Start of DATA EXCERPTS
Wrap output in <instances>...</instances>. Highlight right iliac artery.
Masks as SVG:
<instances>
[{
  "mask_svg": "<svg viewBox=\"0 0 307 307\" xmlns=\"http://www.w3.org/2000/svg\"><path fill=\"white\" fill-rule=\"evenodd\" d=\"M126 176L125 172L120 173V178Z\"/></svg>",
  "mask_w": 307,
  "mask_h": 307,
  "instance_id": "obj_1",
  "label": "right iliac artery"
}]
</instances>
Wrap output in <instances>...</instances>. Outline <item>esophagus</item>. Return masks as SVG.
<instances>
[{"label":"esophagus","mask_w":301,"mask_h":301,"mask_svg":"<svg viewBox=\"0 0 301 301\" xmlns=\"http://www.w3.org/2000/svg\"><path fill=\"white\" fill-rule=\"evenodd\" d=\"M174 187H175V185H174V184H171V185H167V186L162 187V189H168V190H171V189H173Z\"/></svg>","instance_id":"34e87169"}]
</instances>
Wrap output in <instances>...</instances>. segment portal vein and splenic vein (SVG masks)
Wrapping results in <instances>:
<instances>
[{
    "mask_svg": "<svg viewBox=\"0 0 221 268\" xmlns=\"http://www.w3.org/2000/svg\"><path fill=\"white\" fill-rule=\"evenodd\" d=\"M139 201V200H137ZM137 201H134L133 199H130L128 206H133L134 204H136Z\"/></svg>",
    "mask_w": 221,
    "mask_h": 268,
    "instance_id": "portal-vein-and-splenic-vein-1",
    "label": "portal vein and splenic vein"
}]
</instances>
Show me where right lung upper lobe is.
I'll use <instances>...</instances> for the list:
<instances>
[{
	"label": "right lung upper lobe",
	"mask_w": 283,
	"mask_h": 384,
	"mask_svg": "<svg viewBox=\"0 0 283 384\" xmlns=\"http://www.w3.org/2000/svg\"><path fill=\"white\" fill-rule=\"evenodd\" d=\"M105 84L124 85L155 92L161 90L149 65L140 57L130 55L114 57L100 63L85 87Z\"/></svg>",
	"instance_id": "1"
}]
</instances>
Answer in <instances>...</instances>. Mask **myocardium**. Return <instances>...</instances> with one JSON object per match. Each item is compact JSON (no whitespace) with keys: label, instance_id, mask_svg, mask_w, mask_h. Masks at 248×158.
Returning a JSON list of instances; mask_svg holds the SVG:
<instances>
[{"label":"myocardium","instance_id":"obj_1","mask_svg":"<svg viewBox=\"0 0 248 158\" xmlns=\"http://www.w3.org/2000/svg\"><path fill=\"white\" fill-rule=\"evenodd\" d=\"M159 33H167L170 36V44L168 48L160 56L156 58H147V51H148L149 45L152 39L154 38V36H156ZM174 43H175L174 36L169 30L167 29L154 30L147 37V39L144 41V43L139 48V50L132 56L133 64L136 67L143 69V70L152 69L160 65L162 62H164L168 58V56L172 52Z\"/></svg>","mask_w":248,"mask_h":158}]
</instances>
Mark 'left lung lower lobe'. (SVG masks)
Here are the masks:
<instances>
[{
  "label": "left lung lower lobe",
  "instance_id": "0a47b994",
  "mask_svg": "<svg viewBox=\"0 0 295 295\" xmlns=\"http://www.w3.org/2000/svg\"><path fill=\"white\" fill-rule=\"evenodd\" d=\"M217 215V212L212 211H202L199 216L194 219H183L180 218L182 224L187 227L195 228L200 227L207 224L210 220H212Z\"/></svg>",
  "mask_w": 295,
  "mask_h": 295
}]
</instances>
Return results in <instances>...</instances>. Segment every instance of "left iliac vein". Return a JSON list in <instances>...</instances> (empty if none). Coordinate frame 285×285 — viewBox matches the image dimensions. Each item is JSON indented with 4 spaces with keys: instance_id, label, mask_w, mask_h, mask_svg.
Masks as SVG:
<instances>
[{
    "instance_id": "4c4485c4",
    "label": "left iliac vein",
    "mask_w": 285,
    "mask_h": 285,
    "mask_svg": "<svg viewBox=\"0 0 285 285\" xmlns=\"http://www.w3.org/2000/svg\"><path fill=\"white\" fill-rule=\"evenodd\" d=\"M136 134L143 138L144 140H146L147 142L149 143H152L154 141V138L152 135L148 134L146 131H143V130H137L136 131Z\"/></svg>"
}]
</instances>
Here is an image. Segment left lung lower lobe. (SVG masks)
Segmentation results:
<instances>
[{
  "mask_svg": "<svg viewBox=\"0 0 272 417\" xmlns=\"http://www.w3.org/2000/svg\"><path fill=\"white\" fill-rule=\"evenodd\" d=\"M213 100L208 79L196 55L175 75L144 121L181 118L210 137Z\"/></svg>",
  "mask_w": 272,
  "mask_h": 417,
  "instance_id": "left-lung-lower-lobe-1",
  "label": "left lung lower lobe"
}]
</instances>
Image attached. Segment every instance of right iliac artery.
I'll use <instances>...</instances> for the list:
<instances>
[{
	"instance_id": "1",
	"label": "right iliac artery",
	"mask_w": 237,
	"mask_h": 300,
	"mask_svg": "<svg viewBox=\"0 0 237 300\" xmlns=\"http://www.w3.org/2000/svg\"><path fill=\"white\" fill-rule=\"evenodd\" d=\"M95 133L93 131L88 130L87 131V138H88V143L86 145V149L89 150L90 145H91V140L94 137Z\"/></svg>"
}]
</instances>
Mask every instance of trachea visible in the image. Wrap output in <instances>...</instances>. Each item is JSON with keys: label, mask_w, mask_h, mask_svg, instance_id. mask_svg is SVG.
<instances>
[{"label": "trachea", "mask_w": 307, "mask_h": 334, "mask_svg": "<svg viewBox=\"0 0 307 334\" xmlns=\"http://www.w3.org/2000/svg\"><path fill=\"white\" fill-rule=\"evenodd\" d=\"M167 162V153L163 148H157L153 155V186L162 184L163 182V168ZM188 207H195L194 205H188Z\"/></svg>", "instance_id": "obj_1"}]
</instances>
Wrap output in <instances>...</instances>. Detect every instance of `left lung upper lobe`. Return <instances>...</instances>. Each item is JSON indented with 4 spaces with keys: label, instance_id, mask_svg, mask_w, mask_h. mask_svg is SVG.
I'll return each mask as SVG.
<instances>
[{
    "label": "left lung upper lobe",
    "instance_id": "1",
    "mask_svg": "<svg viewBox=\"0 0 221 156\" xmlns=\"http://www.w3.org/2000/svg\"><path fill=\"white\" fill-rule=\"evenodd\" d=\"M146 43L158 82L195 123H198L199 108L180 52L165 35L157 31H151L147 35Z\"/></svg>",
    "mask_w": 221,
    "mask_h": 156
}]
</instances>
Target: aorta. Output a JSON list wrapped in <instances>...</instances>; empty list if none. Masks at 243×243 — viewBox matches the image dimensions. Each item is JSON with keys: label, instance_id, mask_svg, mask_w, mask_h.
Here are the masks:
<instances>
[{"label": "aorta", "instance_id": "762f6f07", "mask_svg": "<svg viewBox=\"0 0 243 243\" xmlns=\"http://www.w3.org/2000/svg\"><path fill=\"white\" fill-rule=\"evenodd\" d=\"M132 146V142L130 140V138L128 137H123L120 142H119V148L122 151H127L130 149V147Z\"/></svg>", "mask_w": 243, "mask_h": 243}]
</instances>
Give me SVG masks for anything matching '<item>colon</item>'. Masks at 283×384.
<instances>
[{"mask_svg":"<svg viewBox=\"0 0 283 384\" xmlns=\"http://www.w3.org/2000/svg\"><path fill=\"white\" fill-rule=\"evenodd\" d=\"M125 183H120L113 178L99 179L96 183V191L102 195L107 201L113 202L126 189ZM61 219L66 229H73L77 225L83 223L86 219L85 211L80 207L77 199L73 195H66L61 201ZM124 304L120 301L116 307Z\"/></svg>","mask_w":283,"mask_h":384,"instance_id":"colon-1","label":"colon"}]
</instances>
End of DATA EXCERPTS
## WHAT THIS TASK INVOLVES
Set down the entries above again, word for word.

## WRITTEN RESPONSE
Wrap output in <instances>...</instances>. Highlight right iliac artery.
Masks as SVG:
<instances>
[{
  "mask_svg": "<svg viewBox=\"0 0 307 307\" xmlns=\"http://www.w3.org/2000/svg\"><path fill=\"white\" fill-rule=\"evenodd\" d=\"M126 176L125 172L120 173V178Z\"/></svg>",
  "mask_w": 307,
  "mask_h": 307,
  "instance_id": "obj_1",
  "label": "right iliac artery"
}]
</instances>
Wrap output in <instances>...</instances>. Outline <item>esophagus</item>. Return masks as SVG.
<instances>
[{"label":"esophagus","mask_w":301,"mask_h":301,"mask_svg":"<svg viewBox=\"0 0 301 301\" xmlns=\"http://www.w3.org/2000/svg\"><path fill=\"white\" fill-rule=\"evenodd\" d=\"M174 187H175V185H174V184H171V185H167V186L162 187V189H168V190H171V189H173Z\"/></svg>","instance_id":"34e87169"}]
</instances>
Wrap output in <instances>...</instances>. segment portal vein and splenic vein (SVG masks)
Wrapping results in <instances>:
<instances>
[{
    "mask_svg": "<svg viewBox=\"0 0 221 268\" xmlns=\"http://www.w3.org/2000/svg\"><path fill=\"white\" fill-rule=\"evenodd\" d=\"M139 201V200H137ZM137 201H134L133 199H130L128 206H133L134 204H136Z\"/></svg>",
    "mask_w": 221,
    "mask_h": 268,
    "instance_id": "portal-vein-and-splenic-vein-1",
    "label": "portal vein and splenic vein"
}]
</instances>
Show me where right lung upper lobe is.
I'll use <instances>...</instances> for the list:
<instances>
[{
	"label": "right lung upper lobe",
	"mask_w": 283,
	"mask_h": 384,
	"mask_svg": "<svg viewBox=\"0 0 283 384\" xmlns=\"http://www.w3.org/2000/svg\"><path fill=\"white\" fill-rule=\"evenodd\" d=\"M105 84L124 85L155 92L161 90L149 65L140 57L130 55L114 57L100 63L85 87Z\"/></svg>",
	"instance_id": "1"
}]
</instances>
Answer in <instances>...</instances>. Mask **myocardium**. Return <instances>...</instances> with one JSON object per match. Each item is compact JSON (no whitespace) with keys: label, instance_id, mask_svg, mask_w, mask_h. Masks at 248×158.
Returning a JSON list of instances; mask_svg holds the SVG:
<instances>
[{"label":"myocardium","instance_id":"obj_1","mask_svg":"<svg viewBox=\"0 0 248 158\" xmlns=\"http://www.w3.org/2000/svg\"><path fill=\"white\" fill-rule=\"evenodd\" d=\"M159 33H167L170 36V44L168 48L160 56L156 58H147V51H148L149 45L152 39L154 38V36H156ZM174 43H175L174 36L169 30L167 29L154 30L147 37V39L144 41V43L139 48V50L132 56L133 64L136 67L143 69V70L152 69L160 65L162 62H164L168 58V56L172 52Z\"/></svg>","mask_w":248,"mask_h":158}]
</instances>
Mark 'left lung lower lobe'. (SVG masks)
Here are the masks:
<instances>
[{
  "label": "left lung lower lobe",
  "instance_id": "0a47b994",
  "mask_svg": "<svg viewBox=\"0 0 295 295\" xmlns=\"http://www.w3.org/2000/svg\"><path fill=\"white\" fill-rule=\"evenodd\" d=\"M217 215V212L212 211H202L199 216L194 219H183L180 218L182 224L187 227L195 228L200 227L207 224L210 220H212Z\"/></svg>",
  "mask_w": 295,
  "mask_h": 295
}]
</instances>
Return results in <instances>...</instances>. Segment every instance of "left iliac vein". Return a JSON list in <instances>...</instances> (empty if none). Coordinate frame 285×285 — viewBox matches the image dimensions. Each item is JSON indented with 4 spaces with keys: instance_id, label, mask_w, mask_h, mask_svg.
Masks as SVG:
<instances>
[{
    "instance_id": "4c4485c4",
    "label": "left iliac vein",
    "mask_w": 285,
    "mask_h": 285,
    "mask_svg": "<svg viewBox=\"0 0 285 285\" xmlns=\"http://www.w3.org/2000/svg\"><path fill=\"white\" fill-rule=\"evenodd\" d=\"M136 134L143 138L144 140H146L147 142L149 143H152L154 141V138L152 135L148 134L146 131H143V130H137L136 131Z\"/></svg>"
}]
</instances>
Here is an image. Segment left lung lower lobe. (SVG masks)
Segmentation results:
<instances>
[{
  "mask_svg": "<svg viewBox=\"0 0 272 417\" xmlns=\"http://www.w3.org/2000/svg\"><path fill=\"white\" fill-rule=\"evenodd\" d=\"M213 100L208 79L196 55L175 75L144 121L181 118L210 137Z\"/></svg>",
  "mask_w": 272,
  "mask_h": 417,
  "instance_id": "left-lung-lower-lobe-1",
  "label": "left lung lower lobe"
}]
</instances>
Image attached. Segment every instance of right iliac artery.
I'll use <instances>...</instances> for the list:
<instances>
[{
	"instance_id": "1",
	"label": "right iliac artery",
	"mask_w": 237,
	"mask_h": 300,
	"mask_svg": "<svg viewBox=\"0 0 237 300\" xmlns=\"http://www.w3.org/2000/svg\"><path fill=\"white\" fill-rule=\"evenodd\" d=\"M95 133L93 131L88 130L87 131V138H88V143L86 145V149L89 150L90 145H91V140L94 137Z\"/></svg>"
}]
</instances>
Mask every instance of trachea visible in the image. Wrap output in <instances>...</instances>. Each item is JSON with keys: label, mask_w, mask_h, mask_svg, instance_id. mask_svg is SVG.
<instances>
[{"label": "trachea", "mask_w": 307, "mask_h": 334, "mask_svg": "<svg viewBox=\"0 0 307 334\" xmlns=\"http://www.w3.org/2000/svg\"><path fill=\"white\" fill-rule=\"evenodd\" d=\"M167 162V153L163 148H157L153 155V186L162 184L163 182V168ZM188 207H195L194 205H188Z\"/></svg>", "instance_id": "obj_1"}]
</instances>
Wrap output in <instances>...</instances>. Detect every instance of `left lung upper lobe`. Return <instances>...</instances>. Each item is JSON indented with 4 spaces with keys: label, instance_id, mask_svg, mask_w, mask_h. mask_svg is SVG.
I'll return each mask as SVG.
<instances>
[{
    "label": "left lung upper lobe",
    "instance_id": "1",
    "mask_svg": "<svg viewBox=\"0 0 221 156\" xmlns=\"http://www.w3.org/2000/svg\"><path fill=\"white\" fill-rule=\"evenodd\" d=\"M146 43L158 82L195 123H198L199 108L180 52L165 35L157 31H151L147 35Z\"/></svg>",
    "mask_w": 221,
    "mask_h": 156
}]
</instances>
Target: aorta. Output a JSON list wrapped in <instances>...</instances>; empty list if none. Masks at 243×243 — viewBox matches the image dimensions. Each item is JSON with keys: label, instance_id, mask_svg, mask_w, mask_h.
Here are the masks:
<instances>
[{"label": "aorta", "instance_id": "762f6f07", "mask_svg": "<svg viewBox=\"0 0 243 243\" xmlns=\"http://www.w3.org/2000/svg\"><path fill=\"white\" fill-rule=\"evenodd\" d=\"M132 146V142L130 140V138L128 137H123L120 142H119V148L122 151H127L130 149V147Z\"/></svg>", "mask_w": 243, "mask_h": 243}]
</instances>
Give me SVG masks for anything matching '<item>colon</item>'. Masks at 283×384.
<instances>
[{"mask_svg":"<svg viewBox=\"0 0 283 384\" xmlns=\"http://www.w3.org/2000/svg\"><path fill=\"white\" fill-rule=\"evenodd\" d=\"M125 183H120L113 178L99 179L96 183V191L102 195L107 201L113 202L126 189ZM61 219L66 229H73L77 225L83 223L86 219L85 211L80 207L77 199L73 195H66L61 201ZM124 304L120 301L116 307Z\"/></svg>","mask_w":283,"mask_h":384,"instance_id":"colon-1","label":"colon"}]
</instances>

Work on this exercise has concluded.